*** EXERCISE INPUT Section Begins ***
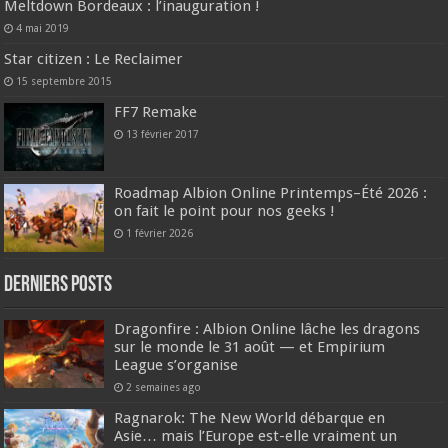
Meltdown Bordeaux : l’inauguration !
4 mai 2019
Star citizen : Le Reclaimer
15 septembre 2015
FF7 Remake
13 février 2017
Roadmap Albion Online Printemps–Été 2026 :
on fait le point pour nos geeks !
1 février 2026
DERNIERS Posts
Dragonfire : Albion Online lâche les dragons
sur le monde le 31 août — et Empirium
League s’organise
2 semaines ago
Ragnarok: The New World débarque en
Asie… mais l’Europe est-elle vraiment un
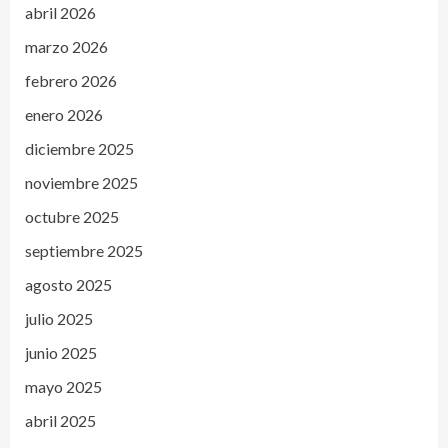
abril 2026
marzo 2026
febrero 2026
enero 2026
diciembre 2025
noviembre 2025
octubre 2025
septiembre 2025
agosto 2025
julio 2025
junio 2025
mayo 2025
abril 2025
*** EXERCISE INPUT Section Ends ***
**TASK TO CARRY OUT:** Leave the pictures out. Output exactly, and only, the lines from the one with "Roadmap Albion Online" through the last line of the listing above, both included.

**ANSWER TO THE PROBLEM:**
Roadmap Albion Online Printemps–Été 2026 :
on fait le point pour nos geeks !
1 février 2026
DERNIERS Posts
Dragonfire : Albion Online lâche les dragons
sur le monde le 31 août — et Empirium
League s’organise
2 semaines ago
Ragnarok: The New World débarque en
Asie… mais l’Europe est-elle vraiment un
abril 2026
marzo 2026
febrero 2026
enero 2026
diciembre 2025
noviembre 2025
octubre 2025
septiembre 2025
agosto 2025
julio 2025
junio 2025
mayo 2025
abril 2025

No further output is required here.